The experiment was conducted by Nune Avanesyan, the director of the aforesaid medical institution, who has been heading the hospital for eight months. She reported that she had received numerous complaints as to the quality of lab tests. She decided to personally check the scrupulousness and professionalism of her employees.
Avanesyan submitted a container with green tea to the lab. The tea was very similar in color and consistency to real urine. To her surprise, she got ‘real’ urine test results.
“I received results that included all the cellular components, be it leukocytes, erythrocytes or epithelial cells. Tea leaves couldn’t possibly contain all that.

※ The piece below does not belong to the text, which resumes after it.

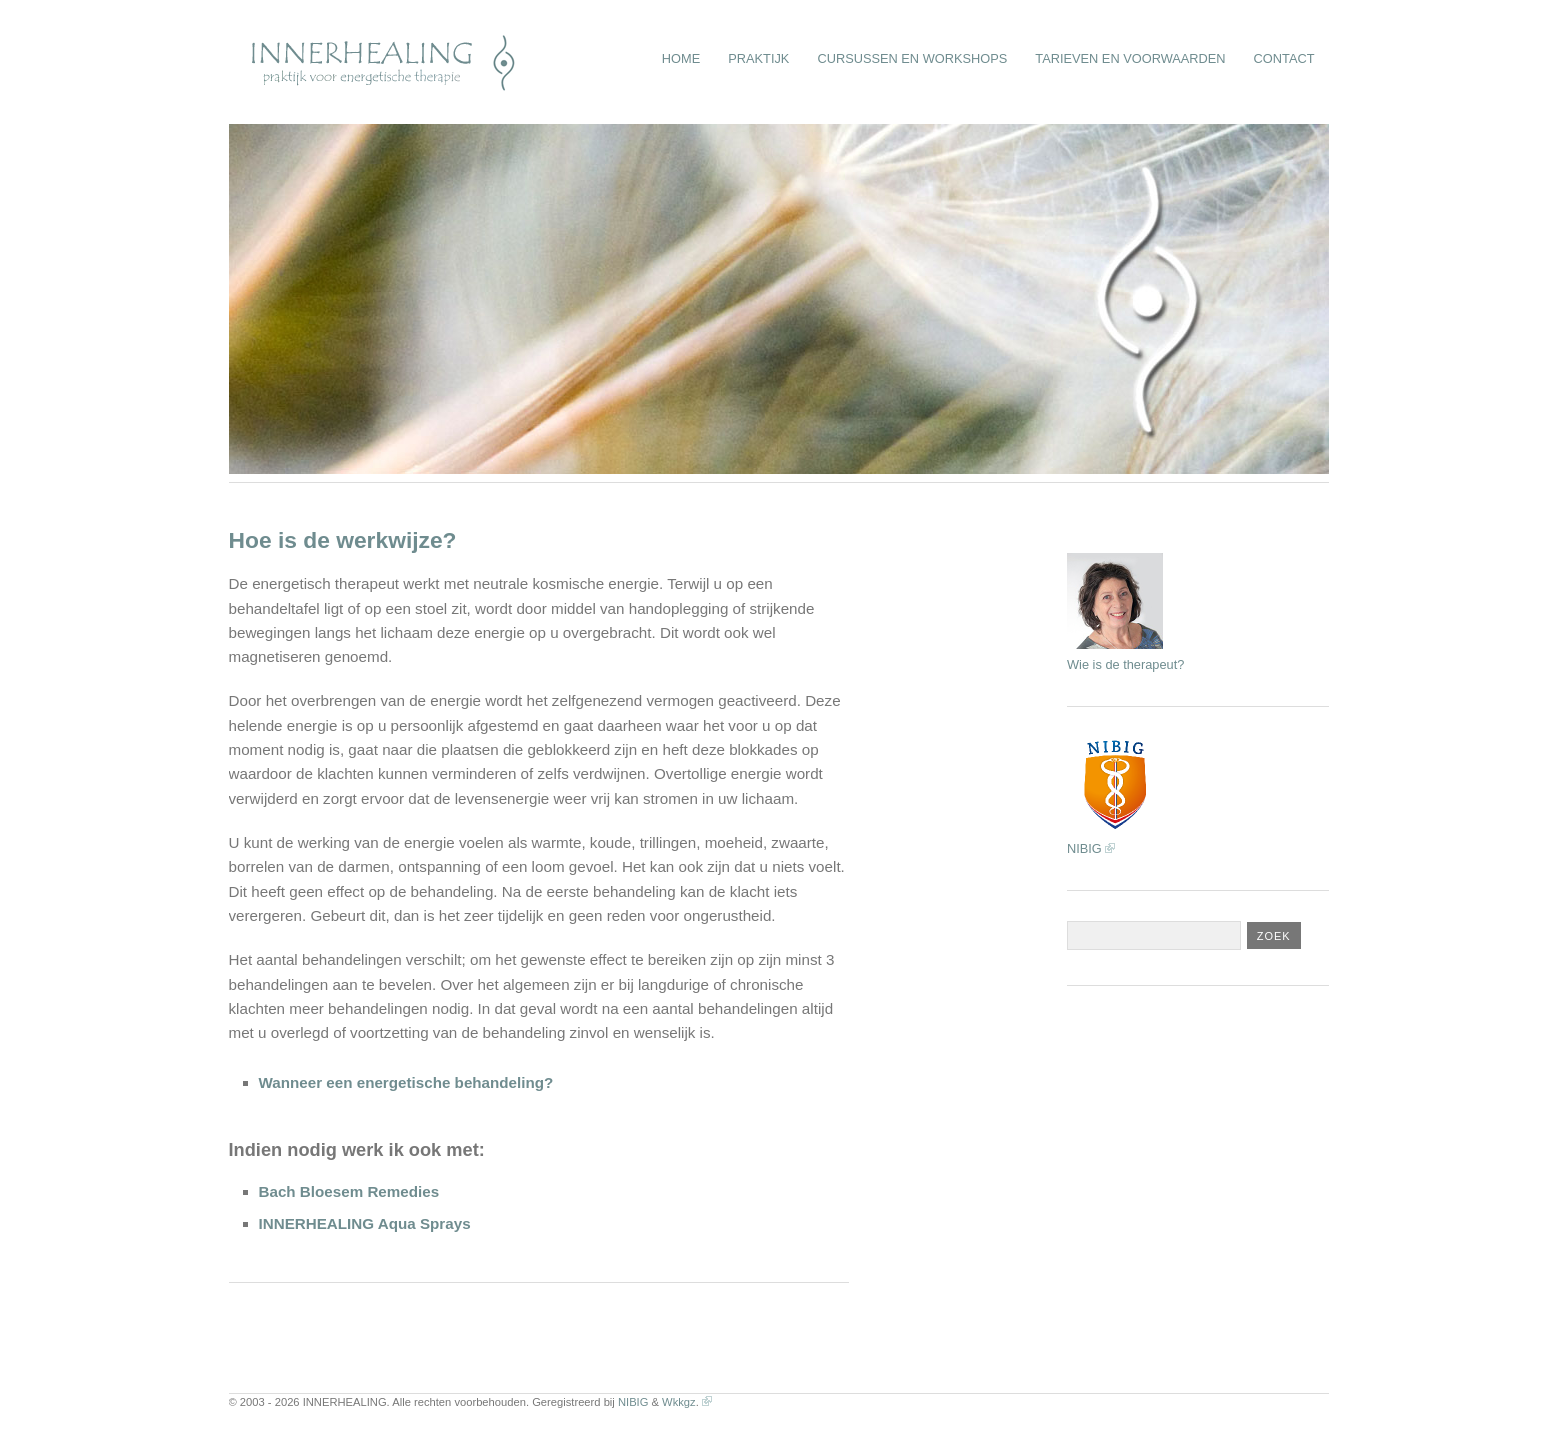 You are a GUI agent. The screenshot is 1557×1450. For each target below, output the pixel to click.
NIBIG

The test results I got were similar to those of a patient with acute pyelonephritis,” said Avanesyan.
The lab staff claimed that ‘it could have happened to anyone’. Moreover, they suspect that the director could have submitted something else alongside the tea.
“How should we know? Maybe there was urine [in the sample] as well. We aren’t lab animals, are we? What’s going on here? I’m a specialist too, so I can dig up a lot of dirt in various labs,” said a lab technician.
Avanesyan stressed that these specialists were dealing with human health. Meanwhile, the deputy director admitted that he was shocked to hear this as many patients may have had the wrong treatment prescribed based on such lab test results.
Having received the test results, Avanesyan held a staff meeting and presented the results of her experiment. Out of 15 employees, eight resigned afterwards.
Avanesyan told journalists that she also had her blood tested in order to check the lab personnel. She sent three samples of her own blood under three different names and received three different results. In her words, the results of all three tests were so different that the blood samples looked as if they belonged to three different people.
Levon Altunyan, the Armenian Minister of Health, has already assessed the incident.
“A hospital director is required to exercise control over the quality of a medical center, which certainly implies a creative approach,” said Altunyan.
When asked if he was concerned over the fact that there were non-professionals working in the lab, he answered that ‘anything could happen’.